Radiata pine is widely used in timber framing and cladding for houses in New Zealand. Common timber preservatives used include copper, arsenic, chromium and boron, but there’s growing pressure to find more environmentally friendly alternatives. Tripti Singh from Scion has been investigating a range of possible bio-based alternatives.

Decay fungi

The main focus of the research is decay fungi that cause rot in timber. The goal is to come up with ways of treating the timber so that it doesn’t suffer the effects of rot. The two main drivers are consumer demand and regulatory demand for products that do not create an end-of-life disposal problem.

Bio-based compounds

Tripti works with natural compounds that are already being used in other industries, which include lavender oil, Mānuka and henna extracts, orange or lemon skins, chilli juice and horticultural and agricultural waste products like avocado skins.

Testing in the lab

Tripti tests the compounds against decay fungi in Petri dishes. If they show activity against the fungi, she treats small wood blocks with the compounds after the blocks have been kept at a certain humidity for 2 weeks. The blocks are leached (saturated with water) for 14 days and then exposed to fungi for 6 weeks. The blocks are weighed before and after to see if the fungi are eating the wood or not.
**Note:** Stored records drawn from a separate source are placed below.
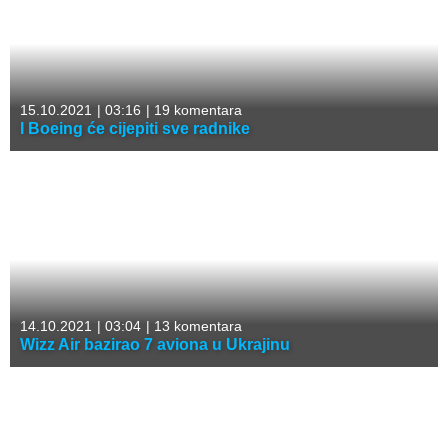
15.10.2021
|
03:16
|
19 komentara
I Boeing će cijepiti sve radnike
14.10.2021
|
03:04
|
13 komentara
Wizz Air bazirao 7 aviona u Ukrajinu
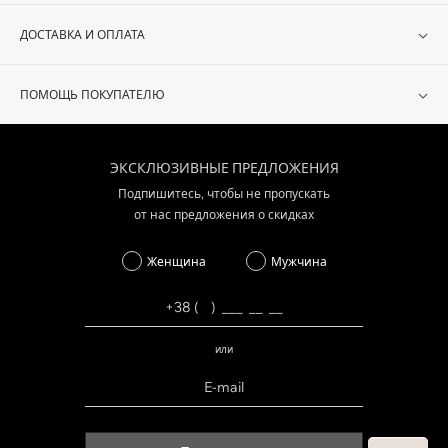
ДОСТАВКА И ОПЛАТА
ПОМОЩЬ ПОКУПАТЕЛЮ
ЭКСКЛЮЗИВНЫЕ ПРЕДЛОЖЕНИЯ
Подпишитесь, чтобы не пропускать
от нас предложения о скидках
Женщина
Мужчина
или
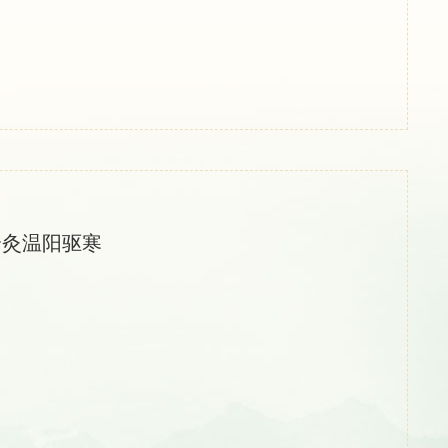
合灸温阳驱寒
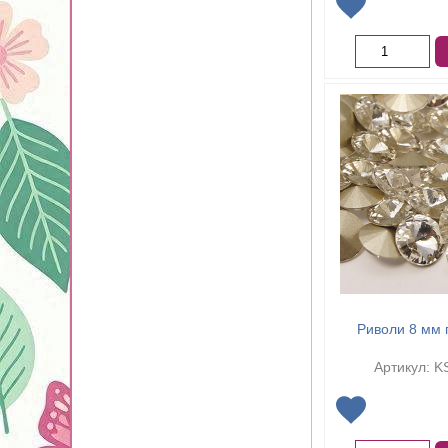
Риволи 8 мм 
Артикул: K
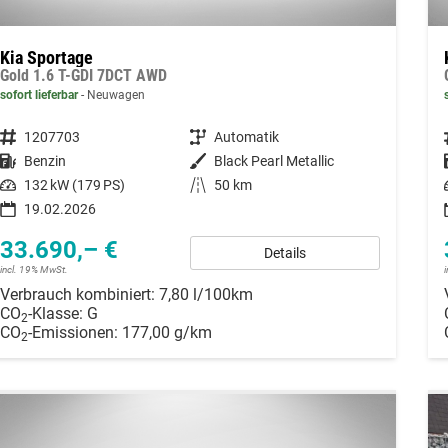
Kia Sportage
Gold 1.6 T-GDI 7DCT AWD
sofort lieferbar
Neuwagen
Fahrzeugnummer
1207703
Getriebe
Automatik
Kraftstoff
Benzin
Außenfarbe
Black Pearl Metallic
Leistung
132 kW (179 PS)
Kilometerstand
50 km
19.02.2026
33.690,– €
Details
incl. 19% MwSt.
Verbrauch kombiniert:
7,80 l/100km
CO
-Klasse:
G
2
CO
-Emissionen:
177,00 g/km
2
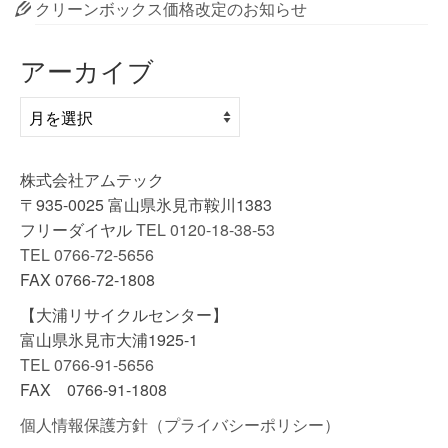
クリーンボックス価格改定のお知らせ
アーカイブ
ア
ー
カ
イ
株式会社アムテック
ブ
〒935-0025 富山県氷見市鞍川1383
フリーダイヤル
TEL 0120-18-38-53
TEL 0766-72-5656
FAX 0766-72-1808
【大浦リサイクルセンター】
富山県氷見市大浦1925-1
TEL 0766-91-5656
FAX 0766-91-1808
個人情報保護方針（プライバシーポリシー）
She tests for three brown rot fungi that prefer cellulose and one white rot fungus that prefers lignin. Radiata pine has both cellulose and lignin. The biggest challenge is fixing the compounds in the wood so that it doesn’t leach out when saturated.

Field testing

Tripti says they have already tested 100 compounds, and three have shown pretty good activity on pieces of timber. The next step is to test the compounds in field sites. Scion has four sites that have different rainfall, UV and soil conditions. It will require 2–3 years of field data to confirm the lab results. She hopes to have a bio-based product on the market within 2–3 years.